(Supplied material Opens)
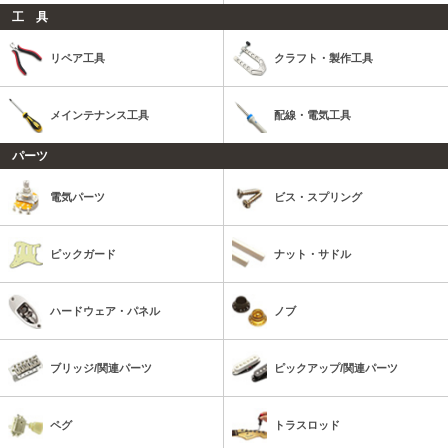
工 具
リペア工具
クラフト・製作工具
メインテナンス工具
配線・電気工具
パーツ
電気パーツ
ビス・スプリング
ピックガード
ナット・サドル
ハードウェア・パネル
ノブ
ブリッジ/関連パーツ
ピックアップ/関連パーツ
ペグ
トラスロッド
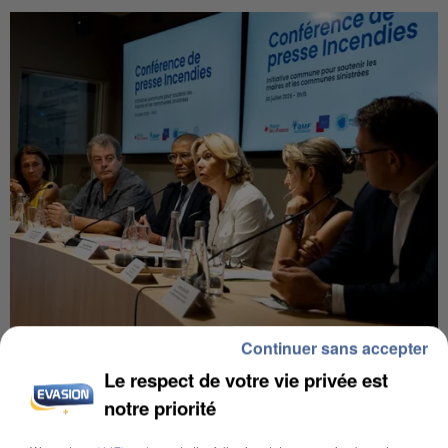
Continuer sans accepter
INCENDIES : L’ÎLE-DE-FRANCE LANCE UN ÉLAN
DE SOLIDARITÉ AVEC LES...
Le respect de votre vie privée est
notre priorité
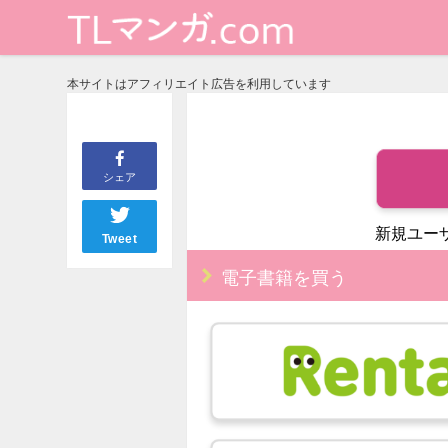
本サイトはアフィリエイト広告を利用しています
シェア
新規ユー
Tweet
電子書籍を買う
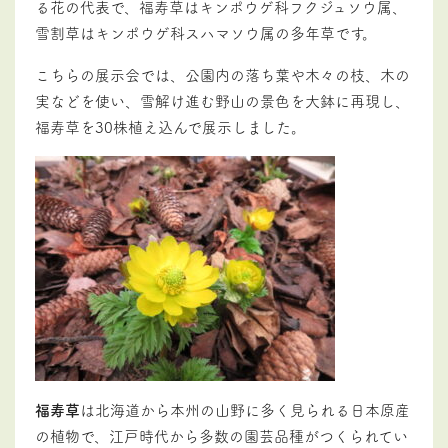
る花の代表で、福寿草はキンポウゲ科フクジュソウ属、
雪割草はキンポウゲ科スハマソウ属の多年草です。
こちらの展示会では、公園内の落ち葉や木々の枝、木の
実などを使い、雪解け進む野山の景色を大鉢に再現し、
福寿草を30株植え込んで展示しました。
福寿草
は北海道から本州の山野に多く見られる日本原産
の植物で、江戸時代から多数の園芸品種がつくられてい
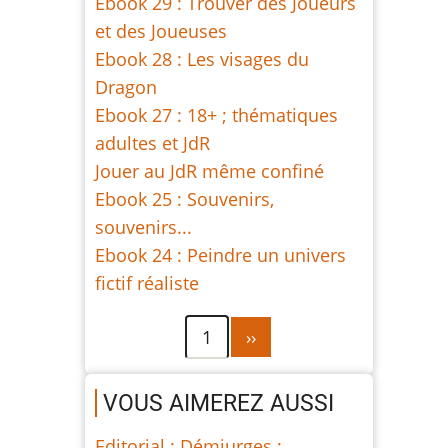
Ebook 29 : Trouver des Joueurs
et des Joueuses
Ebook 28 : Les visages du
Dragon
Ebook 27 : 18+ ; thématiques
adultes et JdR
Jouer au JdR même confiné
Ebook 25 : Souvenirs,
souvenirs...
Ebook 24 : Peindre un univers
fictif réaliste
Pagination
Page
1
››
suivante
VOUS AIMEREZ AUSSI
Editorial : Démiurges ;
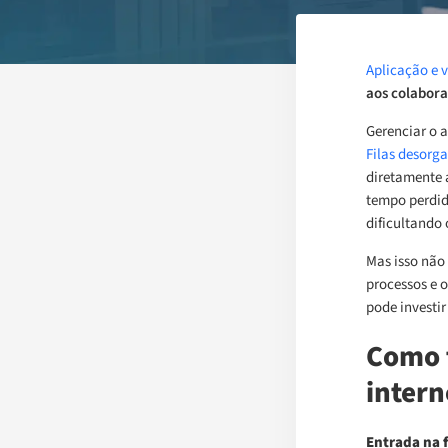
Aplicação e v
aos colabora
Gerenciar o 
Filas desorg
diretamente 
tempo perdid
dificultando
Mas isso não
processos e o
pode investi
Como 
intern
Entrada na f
(Supplied material Closes)
(Supplied material Opens)
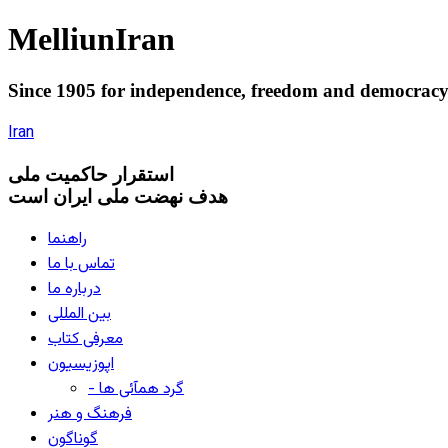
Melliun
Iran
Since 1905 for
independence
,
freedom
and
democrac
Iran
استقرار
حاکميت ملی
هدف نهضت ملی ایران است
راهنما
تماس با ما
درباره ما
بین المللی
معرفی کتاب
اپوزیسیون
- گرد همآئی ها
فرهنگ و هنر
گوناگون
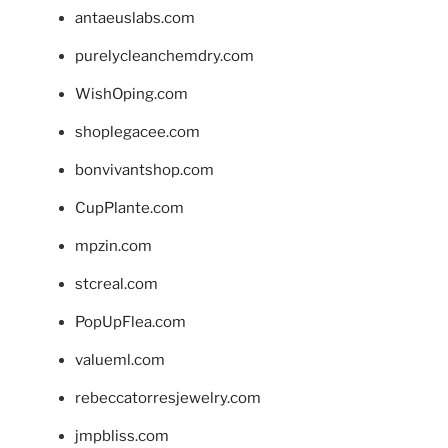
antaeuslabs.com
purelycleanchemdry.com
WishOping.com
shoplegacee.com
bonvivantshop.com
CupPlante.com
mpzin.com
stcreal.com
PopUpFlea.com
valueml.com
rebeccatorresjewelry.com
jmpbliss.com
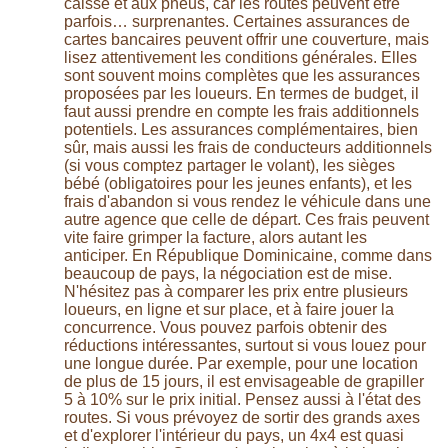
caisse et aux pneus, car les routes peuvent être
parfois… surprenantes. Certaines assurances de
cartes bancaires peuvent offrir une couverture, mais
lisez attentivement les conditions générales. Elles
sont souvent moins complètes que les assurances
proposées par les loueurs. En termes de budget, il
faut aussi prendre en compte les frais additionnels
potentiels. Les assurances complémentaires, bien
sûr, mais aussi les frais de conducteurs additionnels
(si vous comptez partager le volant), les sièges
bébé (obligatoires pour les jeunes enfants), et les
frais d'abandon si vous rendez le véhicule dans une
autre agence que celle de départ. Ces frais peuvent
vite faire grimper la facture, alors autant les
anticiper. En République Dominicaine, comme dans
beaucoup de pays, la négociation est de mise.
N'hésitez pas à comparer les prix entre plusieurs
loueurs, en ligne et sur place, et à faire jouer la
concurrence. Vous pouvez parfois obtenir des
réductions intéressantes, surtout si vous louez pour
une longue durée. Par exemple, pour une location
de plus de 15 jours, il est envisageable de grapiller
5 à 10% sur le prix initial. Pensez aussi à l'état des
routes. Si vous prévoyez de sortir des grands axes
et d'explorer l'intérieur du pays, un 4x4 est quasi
(Supplied material Closes)
**Task directions**
Among the entries above, the lines between the ones containing "N'hésitez pas à" and "et d'explorer l'intérieur", inclusive, are to be transcribed exactly. No other line is to be given.

**Your response**
N'hésitez pas à comparer les prix entre plusieurs
loueurs, en ligne et sur place, et à faire jouer la
concurrence. Vous pouvez parfois obtenir des
réductions intéressantes, surtout si vous louez pour
une longue durée. Par exemple, pour une location
de plus de 15 jours, il est envisageable de grapiller
5 à 10% sur le prix initial. Pensez aussi à l'état des
routes. Si vous prévoyez de sortir des grands axes
et d'explorer l'intérieur du pays, un 4x4 est quasi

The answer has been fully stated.